TASK BRIEF >>
From the line with "Stropní svítidla" to the final line of the data below, please write out every line exactly, with no pictures.

+-------+

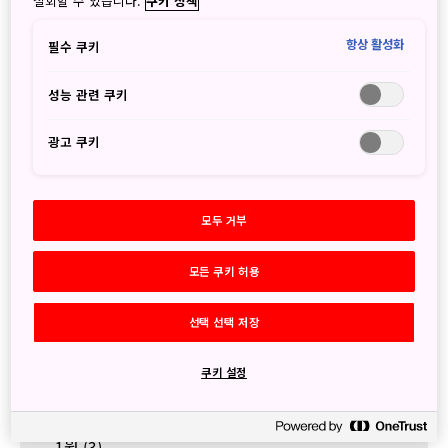
철회할 수 있습니다.
쿠키 정책
7월
(7)
6월
(3)
항상 활성화
필수 쿠키
5월
(1)
4월
(2)
성능 관련 쿠키
3월
(3)
2월
(6)
광고 쿠키
1월
(3)
2024
12월
(2)
모두 거부
11월
(5)
9월
(4)
모든 쿠키 허용
8월
(2)
7월
(8)
선택 선택 저장
6월
(3)
5월
(3)
4월
(2)
쿠키 설정
3월
(3)
2월
(6)
1월
(3)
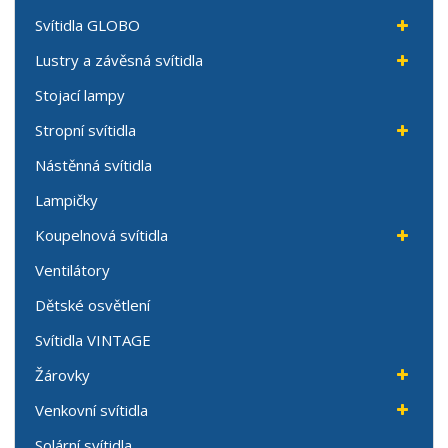
Svítidla GLOBO
Lustry a závěsná svítidla
Stojací lampy
Stropní svítidla
Nástěnná svítidla
Lampičky
Koupelnová svítidla
Ventilátory
Dětské osvětlení
Svítidla VINTAGE
Žárovky
Venkovní svítidla
Solární svítidla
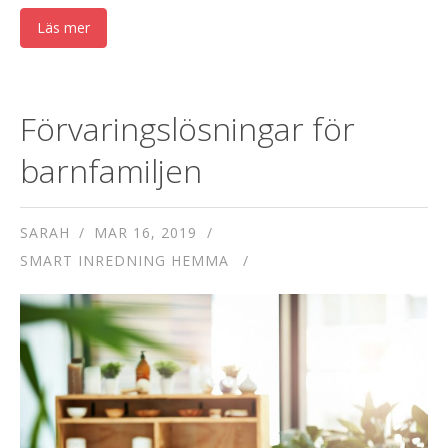
Läs mer
Förvaringslösningar för
barnfamiljen
SARAH
MAR 16, 2019
SMART INREDNING HEMMA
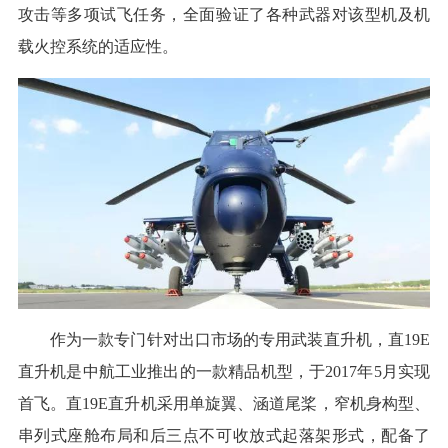
攻击等多项试飞任务，全面验证了各种武器对该型机及机
载火控系统的适应性。
作为一款专门针对出口市场的专用武装直升机，直19E
直升机是中航工业推出的一款精品机型，于2017年5月实现
首飞。直19E直升机采用单旋翼、涵道尾桨，窄机身构型、
串列式座舱布局和后三点不可收放式起落架形式，配备了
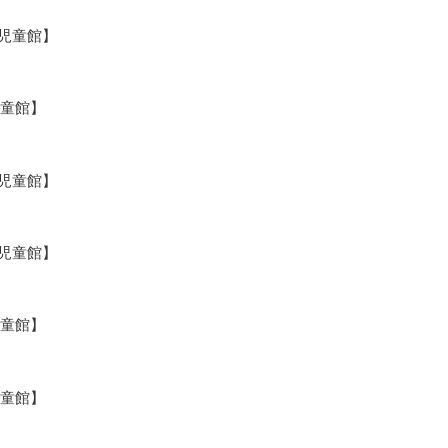
備児童館】
児童館】
敷児童館】
備児童館】
児童館】
児童館】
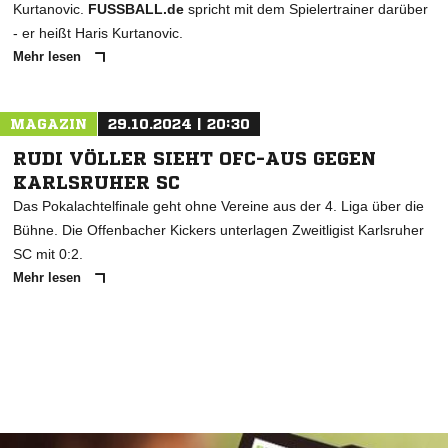
Kurtanovic.
FUSSBALL.de
spricht mit dem Spielertrainer darüber
- er heißt Haris Kurtanovic.
Mehr lesen
MAGAZIN
29.10.2024 | 20:30
RUDI VÖLLER SIEHT OFC-AUS GEGEN
KARLSRUHER SC
Das Pokalachtelfinale geht ohne Vereine aus der 4. Liga über die
Bühne. Die Offenbacher Kickers unterlagen Zweitligist Karlsruher
SC mit 0:2.
Mehr lesen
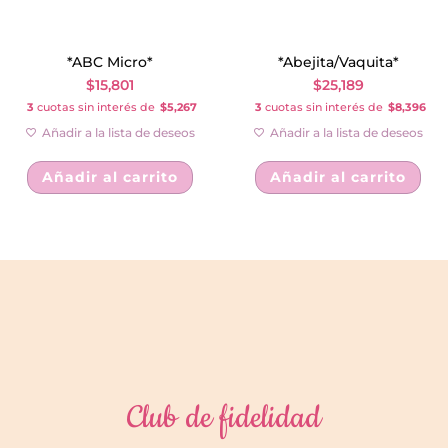
*ABC Micro*
*Abejita/Vaquita*
$
15,801
$
25,189
3
cuotas sin interés de
$5,267
3
cuotas sin interés de
$8,396
Añadir a la lista de deseos
Añadir a la lista de deseos
Añadir al carrito
Añadir al carrito
Club de fidelidad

+-------+

SOLUTION >>
Stropní svítidla
Nástěnná svítidla
Lampičky
Koupelnová svítidla
Ventilátory
Dětské osvětlení
Svítidla VINTAGE
Žárovky
Venkovní svítidla
Solární svítidla
Läs mer
Förvaringslösningar för
barnfamiljen
SARAH
MAR 16, 2019
SMART INREDNING HEMMA
攻击等多项试飞任务，全面验证了各种武器对该型机及机
载火控系统的适应性。
作为一款专门针对出口市场的专用武装直升机，直19E
直升机是中航工业推出的一款精品机型，于2017年5月实现
首飞。直19E直升机采用单旋翼、涵道尾桨，窄机身构型、
串列式座舱布局和后三点不可收放式起落架形式，配备了
備児童館】
児童館】
敷児童館】
備児童館】
児童館】
児童館】
Kurtanovic.
FUSSBALL.de
spricht mit dem Spielertrainer darüber
- er heißt Haris Kurtanovic.
Mehr lesen
MAGAZIN
29.10.2024 | 20:30
RUDI VÖLLER SIEHT OFC-AUS GEGEN
KARLSRUHER SC
Das Pokalachtelfinale geht ohne Vereine aus der 4. Liga über die
Bühne. Die Offenbacher Kickers unterlagen Zweitligist Karlsruher
SC mit 0:2.
Mehr lesen
*ABC Micro*
*Abejita/Vaquita*
$
15,801
$
25,189
3
cuotas sin interés de
$5,267
3
cuotas sin interés de
$8,396
Añadir a la lista de deseos
Añadir a la lista de deseos
Añadir al carrito
Añadir al carrito
Club de fidelidad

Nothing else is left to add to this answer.